*EXERCISE BRIEF*
Each record that follows must be reproduced exactly.

*RECORD EXTRACTS*
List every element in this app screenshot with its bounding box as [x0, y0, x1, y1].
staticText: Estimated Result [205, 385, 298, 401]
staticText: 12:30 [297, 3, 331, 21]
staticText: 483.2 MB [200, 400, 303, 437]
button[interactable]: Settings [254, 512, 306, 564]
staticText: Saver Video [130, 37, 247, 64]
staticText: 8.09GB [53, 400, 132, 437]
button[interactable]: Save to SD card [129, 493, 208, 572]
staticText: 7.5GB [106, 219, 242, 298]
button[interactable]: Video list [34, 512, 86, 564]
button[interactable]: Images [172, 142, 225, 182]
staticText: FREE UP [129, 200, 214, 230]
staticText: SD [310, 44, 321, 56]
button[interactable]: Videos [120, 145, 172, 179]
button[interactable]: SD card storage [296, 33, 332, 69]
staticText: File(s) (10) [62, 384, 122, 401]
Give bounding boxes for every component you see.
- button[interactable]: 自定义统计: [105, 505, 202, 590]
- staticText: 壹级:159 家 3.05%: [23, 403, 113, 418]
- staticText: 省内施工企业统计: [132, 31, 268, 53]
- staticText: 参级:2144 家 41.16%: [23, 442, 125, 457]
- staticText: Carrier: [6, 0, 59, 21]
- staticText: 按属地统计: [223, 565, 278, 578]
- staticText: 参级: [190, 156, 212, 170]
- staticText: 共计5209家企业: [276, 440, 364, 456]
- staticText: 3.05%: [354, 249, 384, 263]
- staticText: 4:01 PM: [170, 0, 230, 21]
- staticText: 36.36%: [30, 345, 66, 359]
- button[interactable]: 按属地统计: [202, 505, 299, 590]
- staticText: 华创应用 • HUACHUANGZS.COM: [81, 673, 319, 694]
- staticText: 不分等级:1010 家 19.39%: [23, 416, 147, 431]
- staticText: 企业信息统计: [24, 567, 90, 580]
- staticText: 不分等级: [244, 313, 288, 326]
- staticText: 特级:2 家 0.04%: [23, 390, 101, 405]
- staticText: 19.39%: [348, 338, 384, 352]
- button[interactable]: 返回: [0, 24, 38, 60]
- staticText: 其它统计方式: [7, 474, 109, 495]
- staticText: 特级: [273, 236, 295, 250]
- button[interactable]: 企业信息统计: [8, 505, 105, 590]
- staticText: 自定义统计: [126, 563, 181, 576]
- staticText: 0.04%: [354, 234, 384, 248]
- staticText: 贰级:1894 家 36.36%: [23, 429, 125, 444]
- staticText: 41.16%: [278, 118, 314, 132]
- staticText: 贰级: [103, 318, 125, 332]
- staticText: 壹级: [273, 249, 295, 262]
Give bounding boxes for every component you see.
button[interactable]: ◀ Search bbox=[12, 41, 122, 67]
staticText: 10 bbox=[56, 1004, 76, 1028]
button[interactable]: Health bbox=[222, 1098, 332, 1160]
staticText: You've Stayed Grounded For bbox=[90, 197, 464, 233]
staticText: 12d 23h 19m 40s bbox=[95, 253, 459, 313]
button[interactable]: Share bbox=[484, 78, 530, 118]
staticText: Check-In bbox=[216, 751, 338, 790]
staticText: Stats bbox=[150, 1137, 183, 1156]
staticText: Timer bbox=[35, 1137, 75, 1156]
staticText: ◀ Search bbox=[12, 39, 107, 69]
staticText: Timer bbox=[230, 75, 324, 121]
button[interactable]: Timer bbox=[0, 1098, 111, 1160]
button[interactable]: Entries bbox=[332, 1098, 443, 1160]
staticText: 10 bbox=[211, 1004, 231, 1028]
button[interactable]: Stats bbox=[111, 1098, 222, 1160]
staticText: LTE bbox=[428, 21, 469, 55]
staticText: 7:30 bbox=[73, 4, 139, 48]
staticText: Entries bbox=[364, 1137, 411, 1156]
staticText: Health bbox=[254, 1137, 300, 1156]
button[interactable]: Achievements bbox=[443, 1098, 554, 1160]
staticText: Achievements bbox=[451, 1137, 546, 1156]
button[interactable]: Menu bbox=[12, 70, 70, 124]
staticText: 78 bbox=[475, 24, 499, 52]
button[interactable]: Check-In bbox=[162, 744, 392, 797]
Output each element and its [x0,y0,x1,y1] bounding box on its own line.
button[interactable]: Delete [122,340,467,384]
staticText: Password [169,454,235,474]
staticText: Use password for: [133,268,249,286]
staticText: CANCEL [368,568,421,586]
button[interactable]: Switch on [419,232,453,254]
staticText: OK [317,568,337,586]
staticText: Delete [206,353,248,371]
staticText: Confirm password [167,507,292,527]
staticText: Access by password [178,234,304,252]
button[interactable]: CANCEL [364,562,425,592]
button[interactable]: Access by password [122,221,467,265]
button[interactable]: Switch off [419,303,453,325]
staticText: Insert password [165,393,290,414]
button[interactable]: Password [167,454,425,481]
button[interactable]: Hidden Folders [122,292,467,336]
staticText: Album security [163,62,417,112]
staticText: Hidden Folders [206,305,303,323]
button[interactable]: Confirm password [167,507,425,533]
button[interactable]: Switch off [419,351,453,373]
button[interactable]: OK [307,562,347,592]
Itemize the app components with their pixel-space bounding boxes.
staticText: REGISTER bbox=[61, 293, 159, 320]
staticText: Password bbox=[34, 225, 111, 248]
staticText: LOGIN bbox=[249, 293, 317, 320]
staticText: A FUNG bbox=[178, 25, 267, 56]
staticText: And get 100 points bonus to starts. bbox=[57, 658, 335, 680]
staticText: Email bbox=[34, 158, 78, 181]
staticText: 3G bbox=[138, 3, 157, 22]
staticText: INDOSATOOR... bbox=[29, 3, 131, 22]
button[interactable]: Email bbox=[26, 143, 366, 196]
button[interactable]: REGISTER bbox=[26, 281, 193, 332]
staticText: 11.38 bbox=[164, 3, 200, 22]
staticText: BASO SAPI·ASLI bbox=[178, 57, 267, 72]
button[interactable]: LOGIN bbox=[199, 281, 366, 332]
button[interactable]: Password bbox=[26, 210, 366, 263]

*EXERCISE RESPONSE*
List every element in this app screenshot with its bounding box as [x0, y0, x1, y1].
staticText: Estimated Result [205, 385, 298, 401]
staticText: 12:30 [297, 3, 331, 21]
staticText: 483.2 MB [200, 400, 303, 437]
button[interactable]: Settings [254, 512, 306, 564]
staticText: Saver Video [130, 37, 247, 64]
staticText: 8.09GB [53, 400, 132, 437]
button[interactable]: Save to SD card [129, 493, 208, 572]
staticText: 7.5GB [106, 219, 242, 298]
button[interactable]: Video list [34, 512, 86, 564]
button[interactable]: Images [172, 142, 225, 182]
staticText: FREE UP [129, 200, 214, 230]
staticText: SD [310, 44, 321, 56]
button[interactable]: Videos [120, 145, 172, 179]
button[interactable]: SD card storage [296, 33, 332, 69]
staticText: File(s) (10) [62, 384, 122, 401]
Give bounding boxes for every component you see.
- button[interactable]: 自定义统计: [105, 505, 202, 590]
- staticText: 壹级:159 家 3.05%: [23, 403, 113, 418]
- staticText: 省内施工企业统计: [132, 31, 268, 53]
- staticText: 参级:2144 家 41.16%: [23, 442, 125, 457]
- staticText: Carrier: [6, 0, 59, 21]
- staticText: 按属地统计: [223, 565, 278, 578]
- staticText: 参级: [190, 156, 212, 170]
- staticText: 共计5209家企业: [276, 440, 364, 456]
- staticText: 3.05%: [354, 249, 384, 263]
- staticText: 4:01 PM: [170, 0, 230, 21]
- staticText: 36.36%: [30, 345, 66, 359]
- button[interactable]: 按属地统计: [202, 505, 299, 590]
- staticText: 华创应用 • HUACHUANGZS.COM: [81, 673, 319, 694]
- staticText: 不分等级:1010 家 19.39%: [23, 416, 147, 431]
- staticText: 企业信息统计: [24, 567, 90, 580]
- staticText: 不分等级: [244, 313, 288, 326]
- staticText: 特级:2 家 0.04%: [23, 390, 101, 405]
- staticText: 19.39%: [348, 338, 384, 352]
- button[interactable]: 返回: [0, 24, 38, 60]
- staticText: 其它统计方式: [7, 474, 109, 495]
- staticText: 特级: [273, 236, 295, 250]
- button[interactable]: 企业信息统计: [8, 505, 105, 590]
- staticText: 自定义统计: [126, 563, 181, 576]
- staticText: 0.04%: [354, 234, 384, 248]
- staticText: 贰级:1894 家 36.36%: [23, 429, 125, 444]
- staticText: 41.16%: [278, 118, 314, 132]
- staticText: 贰级: [103, 318, 125, 332]
- staticText: 壹级: [273, 249, 295, 262]
Give bounding boxes for every component you see.
button[interactable]: ◀ Search bbox=[12, 41, 122, 67]
staticText: 10 bbox=[56, 1004, 76, 1028]
button[interactable]: Health bbox=[222, 1098, 332, 1160]
staticText: You've Stayed Grounded For bbox=[90, 197, 464, 233]
staticText: 12d 23h 19m 40s bbox=[95, 253, 459, 313]
button[interactable]: Share bbox=[484, 78, 530, 118]
staticText: Check-In bbox=[216, 751, 338, 790]
staticText: Stats bbox=[150, 1137, 183, 1156]
staticText: Timer bbox=[35, 1137, 75, 1156]
staticText: ◀ Search bbox=[12, 39, 107, 69]
staticText: Timer bbox=[230, 75, 324, 121]
button[interactable]: Timer bbox=[0, 1098, 111, 1160]
button[interactable]: Entries bbox=[332, 1098, 443, 1160]
staticText: 10 bbox=[211, 1004, 231, 1028]
button[interactable]: Stats bbox=[111, 1098, 222, 1160]
staticText: LTE bbox=[428, 21, 469, 55]
staticText: 7:30 bbox=[73, 4, 139, 48]
staticText: Entries bbox=[364, 1137, 411, 1156]
staticText: Health bbox=[254, 1137, 300, 1156]
button[interactable]: Achievements bbox=[443, 1098, 554, 1160]
staticText: Achievements bbox=[451, 1137, 546, 1156]
button[interactable]: Menu bbox=[12, 70, 70, 124]
staticText: 78 bbox=[475, 24, 499, 52]
button[interactable]: Check-In bbox=[162, 744, 392, 797]
Output each element and its [x0,y0,x1,y1] bounding box on its own line.
button[interactable]: Delete [122,340,467,384]
staticText: Password [169,454,235,474]
staticText: Use password for: [133,268,249,286]
staticText: CANCEL [368,568,421,586]
button[interactable]: Switch on [419,232,453,254]
staticText: OK [317,568,337,586]
staticText: Delete [206,353,248,371]
staticText: Confirm password [167,507,292,527]
staticText: Access by password [178,234,304,252]
button[interactable]: CANCEL [364,562,425,592]
button[interactable]: Access by password [122,221,467,265]
button[interactable]: Switch off [419,303,453,325]
staticText: Insert password [165,393,290,414]
button[interactable]: Password [167,454,425,481]
button[interactable]: Hidden Folders [122,292,467,336]
staticText: Album security [163,62,417,112]
staticText: Hidden Folders [206,305,303,323]
button[interactable]: Confirm password [167,507,425,533]
button[interactable]: Switch off [419,351,453,373]
button[interactable]: OK [307,562,347,592]
Itemize the app components with their pixel-space bounding boxes.
staticText: REGISTER bbox=[61, 293, 159, 320]
staticText: Password bbox=[34, 225, 111, 248]
staticText: LOGIN bbox=[249, 293, 317, 320]
staticText: A FUNG bbox=[178, 25, 267, 56]
staticText: And get 100 points bonus to starts. bbox=[57, 658, 335, 680]
staticText: Email bbox=[34, 158, 78, 181]
staticText: 3G bbox=[138, 3, 157, 22]
staticText: INDOSATOOR... bbox=[29, 3, 131, 22]
button[interactable]: Email bbox=[26, 143, 366, 196]
button[interactable]: REGISTER bbox=[26, 281, 193, 332]
staticText: 11.38 bbox=[164, 3, 200, 22]
staticText: BASO SAPI·ASLI bbox=[178, 57, 267, 72]
button[interactable]: LOGIN bbox=[199, 281, 366, 332]
button[interactable]: Password bbox=[26, 210, 366, 263]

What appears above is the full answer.